As "presentism" (judging historical figures by today's moral standards) takes hold in America a lot of history is being revised or eliminated. Did you know that 268,000 mostly white Union soldiers died to liberate black slaves? Or that another 300,000 or so were wounded in the same pursuit? Or that more than 1.5 million mostly white men served in the Union armies? Did you know that those 1.5 million represented about 20% of the male population of the North? 1 out of 5 men served. Or that in 2015 dollars the Union spent $147,000,000,000 ($36,700 per slave of the 4,000,000 then in bondage) to liberate the slaves? Apparently even our hillbilly ancestors knew that "Black lives Matter". Too bad their sacrifice has been completely dishonored by the dreadful conduct of so much of the black community recently.
Did you know that the first president of the NAACP was White? Did you know that the chairman of the NAACP in 1914 was a Jew? No? I thought not. Can you think of a reason you don't know that? I know, you would rather not. Me too.
Here is some of the NAACP's history as it appears in Wikipedia:
The conference resulted in a more influential and diverse
organization, where the leadership was predominantly white and heavily Jewish American.
In fact, at its founding, the NAACP had only one African American on
its executive board, Du Bois himself. It did not elect a black president
until 1975, although executive directors had been African-American. The
Jewish community contributed greatly to the NAACP's founding and
continued financing. Jewish historian Howard Sachar writes in his book A History of Jews in America of how, "In 1914, Professor Emeritus Joel Spingarn of Columbia University became chairman of the NAACP and recruited for its board such Jewish leaders as Jacob Schiff, Jacob Billikopf, and Rabbi Stephen Wise." Early Jewish-American co-founders included Julius Rosenwald, Lillian Wald, Rabbi Emil G. Hirsch and Wise.

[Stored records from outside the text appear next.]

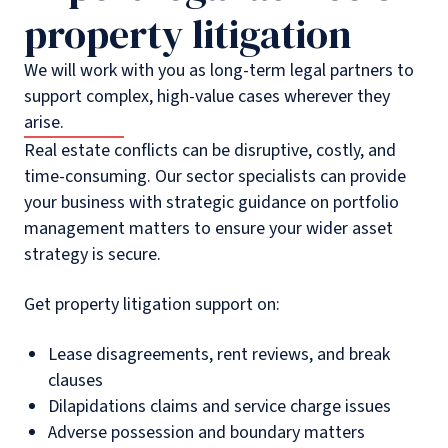
property litigation
We will work with you as long-term legal partners to
support complex, high-value cases wherever they
arise.
Real estate conflicts can be disruptive, costly, and
time-consuming. Our sector specialists can provide
your business with strategic guidance on portfolio
management matters to ensure your wider asset
strategy is secure.
Get property litigation support on:
Lease disagreements, rent reviews, and break
clauses
Dilapidations claims and service charge issues
Adverse possession and boundary matters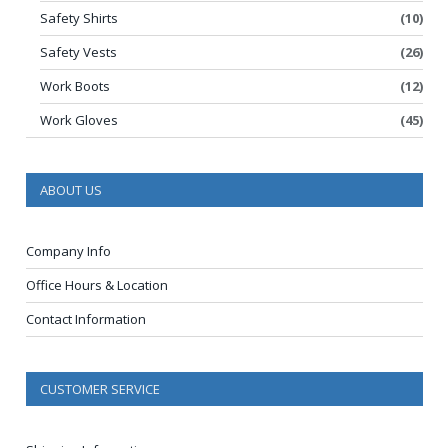
Safety Shirts
(10)
Safety Vests
(26)
Work Boots
(12)
Work Gloves
(45)
ABOUT US
Company Info
Office Hours & Location
Contact Information
CUSTOMER SERVICE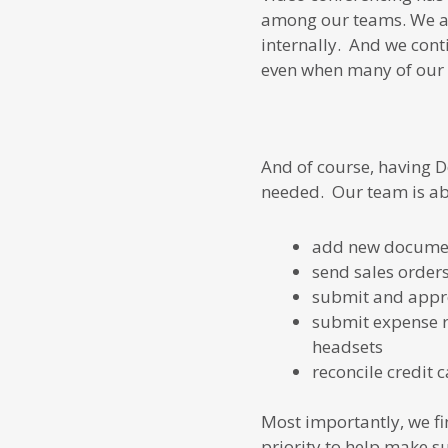
among our teams. We are
internally. And we cont
even when many of our 
And of course, having D
needed. Our team is abl
add new document
send sales order
submit and appro
submit expense r
headsets
reconcile credit 
Most importantly, we fi
priority to help make s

According to Pbs.org "Over the years Jews have also expressed empathy
(capability to share and understand another's emotion and feelings)
with the plight of Blacks. In the early 20th century, Jewish newspapers
drew parallels between the Black movement out of the South and the Jews' escape from Egypt, pointing out that both Blacks and Jews lived in ghettos, and calling anti-Black riots in the South "pogroms".

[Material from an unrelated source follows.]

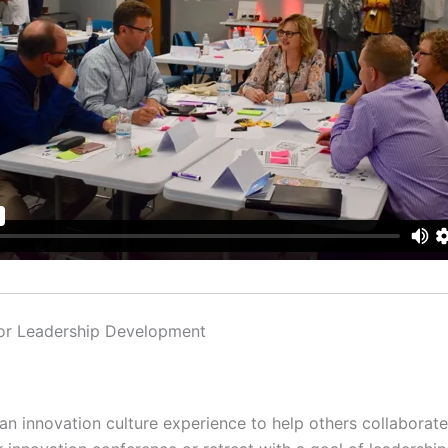
for Leadership Development
 an innovation culture experience to help others collaborate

Stressing the similarities rather than the differences between the
Jewish and Black experience in America, Jewish leaders emphasized the
idea that both groups would benefit the more America moved toward a
society of merit, free of religious, ethnic and racial restrictions." Pbs.org further states, "The American Jewish Committee, the American Jewish Congress, and the Anti-Defamation League
were central to the campaign against racial prejudice. Jews made
substantial financial contributions to many civil rights organizations,
including the NAACP, the Urban League, the Congress of Racial Equality, and the Student Nonviolent Coordinating Committee.

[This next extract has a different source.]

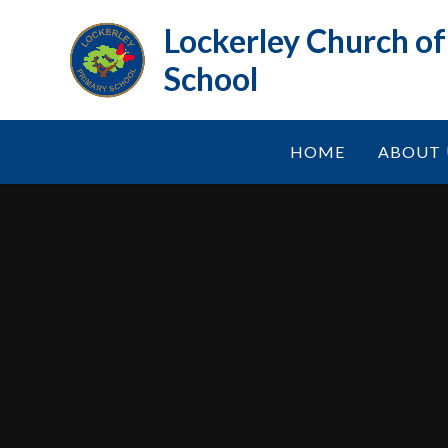
Skip to content ↓
Lockerley Church o
School
HOME
ABOUT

About 50 percent of the civil rights attorneys in the South during the
1960s were Jews, as were over 50 percent of the Whites who went to
Mississippi in 1964 to challenge Jim Crow Laws."
As a member of the Princeton chapter of the NAACP, Albert Einstein corresponded with Du Bois, and in 1946 Einstein called racism "America's worst disease". Du Bois continued to play a pivotal role in the organization and served as editor of the association's magazine, The Crisis, which had a circulation of more than 30,000.
Moorfield Storey, who was white, was the president of the NAACP from its founding to 1915. Storey was a long-time classical liberal and Grover Cleveland Democrat who advocated laissez-faire free markets, the gold standard, and anti-imperialism. Storey consistently and aggressively championed civil rights, not only for blacks but also for Native Americans and immigrants (he opposed immigration restrictions).
Yes, American slavery was an abomination. Yes, there continues to be identifiable racism in the USA. There always will be. Just as there will always be anti-semites, anti-Irish, anti-fat, anti ugly and so on. Most of us keep fighting to make these anti's as marginal as possible.
Ugly, racialist movements like "Black Lives Matter" only serve to make those of us who believed in the fight for equality cringe and stand down. Apparently nothing is enough so why bother.